= WORK INSTRUCTIONS =
Somewhere below is a line with "Assassin's Creed Black Flag Resynced" and, later, a line with "authorities. If you"; repeat those two lines and all the lines between them, exactly as they are.

<<<<

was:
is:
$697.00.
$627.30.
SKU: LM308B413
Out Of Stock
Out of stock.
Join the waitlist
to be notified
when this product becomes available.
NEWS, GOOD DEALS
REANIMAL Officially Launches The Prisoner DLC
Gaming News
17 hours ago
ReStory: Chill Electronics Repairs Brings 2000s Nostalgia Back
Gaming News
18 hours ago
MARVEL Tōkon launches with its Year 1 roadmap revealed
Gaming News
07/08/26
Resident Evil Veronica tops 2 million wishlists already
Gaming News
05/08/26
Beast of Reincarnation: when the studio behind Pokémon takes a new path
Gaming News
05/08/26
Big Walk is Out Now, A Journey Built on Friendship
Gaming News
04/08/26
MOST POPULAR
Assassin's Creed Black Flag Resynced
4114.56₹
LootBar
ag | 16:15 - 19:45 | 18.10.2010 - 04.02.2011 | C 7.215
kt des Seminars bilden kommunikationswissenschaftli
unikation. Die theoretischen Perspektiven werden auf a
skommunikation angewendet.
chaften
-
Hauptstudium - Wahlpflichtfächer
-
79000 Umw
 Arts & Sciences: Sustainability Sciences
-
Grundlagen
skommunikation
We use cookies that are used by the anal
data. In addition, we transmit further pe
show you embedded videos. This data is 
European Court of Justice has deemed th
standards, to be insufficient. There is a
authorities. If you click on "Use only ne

>>>>
<<<<

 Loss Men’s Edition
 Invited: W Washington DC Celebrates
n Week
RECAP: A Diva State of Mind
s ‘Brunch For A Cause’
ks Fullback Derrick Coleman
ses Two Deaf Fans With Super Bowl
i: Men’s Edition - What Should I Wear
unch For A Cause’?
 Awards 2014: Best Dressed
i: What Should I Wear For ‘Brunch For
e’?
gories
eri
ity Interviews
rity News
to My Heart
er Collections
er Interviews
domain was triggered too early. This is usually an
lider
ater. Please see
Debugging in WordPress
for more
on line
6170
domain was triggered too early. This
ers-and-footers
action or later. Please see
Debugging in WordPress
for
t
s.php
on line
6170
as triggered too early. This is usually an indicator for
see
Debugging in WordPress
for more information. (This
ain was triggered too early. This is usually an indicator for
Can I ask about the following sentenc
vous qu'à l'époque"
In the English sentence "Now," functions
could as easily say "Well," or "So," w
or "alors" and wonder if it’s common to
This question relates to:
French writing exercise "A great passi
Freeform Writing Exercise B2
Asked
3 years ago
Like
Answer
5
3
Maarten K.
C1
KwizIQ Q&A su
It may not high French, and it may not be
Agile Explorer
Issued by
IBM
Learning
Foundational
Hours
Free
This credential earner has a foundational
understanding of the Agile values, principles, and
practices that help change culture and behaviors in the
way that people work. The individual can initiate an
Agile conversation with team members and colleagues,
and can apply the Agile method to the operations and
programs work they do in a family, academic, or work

>>>>
<<<<

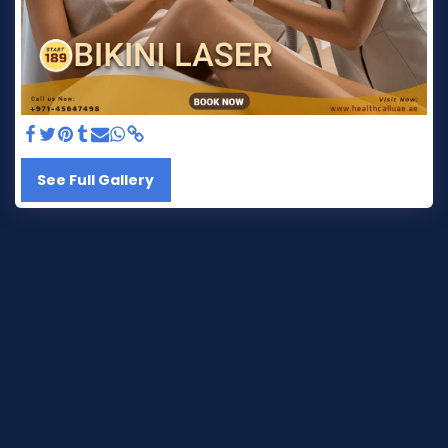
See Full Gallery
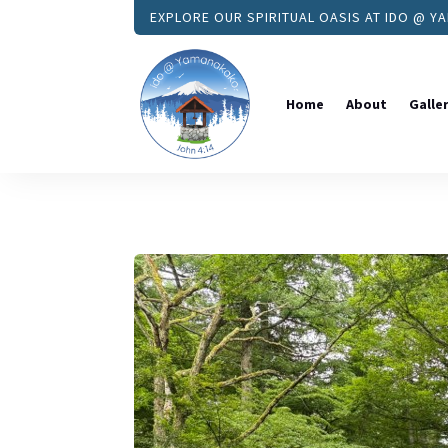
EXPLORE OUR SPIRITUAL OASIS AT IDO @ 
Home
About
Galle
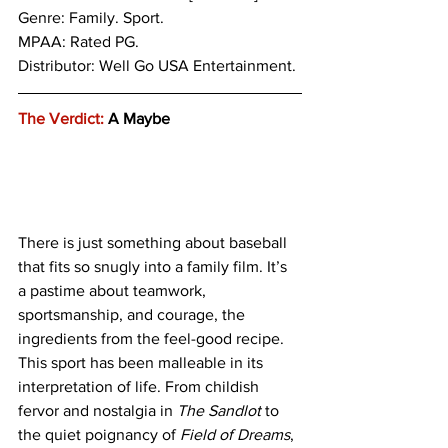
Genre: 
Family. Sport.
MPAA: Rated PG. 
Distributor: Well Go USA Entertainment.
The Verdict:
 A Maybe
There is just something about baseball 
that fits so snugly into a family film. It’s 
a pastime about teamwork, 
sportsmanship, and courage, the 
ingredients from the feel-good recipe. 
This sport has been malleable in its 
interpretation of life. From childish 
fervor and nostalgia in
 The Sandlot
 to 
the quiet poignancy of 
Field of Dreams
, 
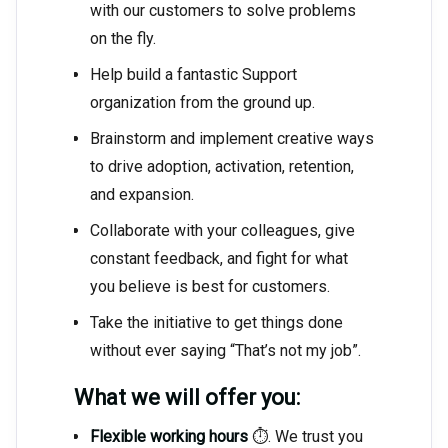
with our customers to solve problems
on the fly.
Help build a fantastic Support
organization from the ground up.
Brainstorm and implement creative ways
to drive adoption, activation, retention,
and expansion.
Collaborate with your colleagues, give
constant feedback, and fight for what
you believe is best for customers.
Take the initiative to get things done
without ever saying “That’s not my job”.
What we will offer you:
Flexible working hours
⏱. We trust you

>>>>

= RESULT BELOW =
Assassin's Creed Black Flag Resynced
4114.56₹
LootBar
ag | 16:15 - 19:45 | 18.10.2010 - 04.02.2011 | C 7.215
kt des Seminars bilden kommunikationswissenschaftli
unikation. Die theoretischen Perspektiven werden auf a
skommunikation angewendet.
chaften
-
Hauptstudium - Wahlpflichtfächer
-
79000 Umw
 Arts & Sciences: Sustainability Sciences
-
Grundlagen
skommunikation
We use cookies that are used by the anal
data. In addition, we transmit further pe
show you embedded videos. This data is 
European Court of Justice has deemed th
standards, to be insufficient. There is a
authorities. If you click on "Use only ne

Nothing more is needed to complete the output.